__Task__
Give the entries again exactly. Skip the pictures.

__Dataset records__
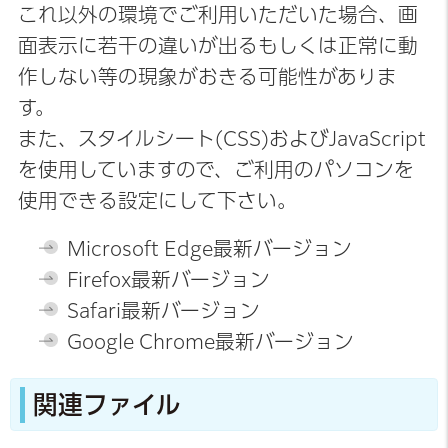
これ以外の環境でご利用いただいた場合、画
面表示に若干の違いが出るもしくは正常に動
作しない等の現象がおきる可能性がありま
す。
また、スタイルシート(CSS)およびJavaScript
を使用していますので、ご利用のパソコンを
使用できる設定にして下さい。
Microsoft Edge最新バージョン
Firefox最新バージョン
Safari最新バージョン
Google Chrome最新バージョン
関連ファイル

__Response to the exercise__
これ以外の環境でご利用いただいた場合、画
面表示に若干の違いが出るもしくは正常に動
作しない等の現象がおきる可能性がありま
す。
また、スタイルシート(CSS)およびJavaScript
を使用していますので、ご利用のパソコンを
使用できる設定にして下さい。
Microsoft Edge最新バージョン
Firefox最新バージョン
Safari最新バージョン
Google Chrome最新バージョン
関連ファイル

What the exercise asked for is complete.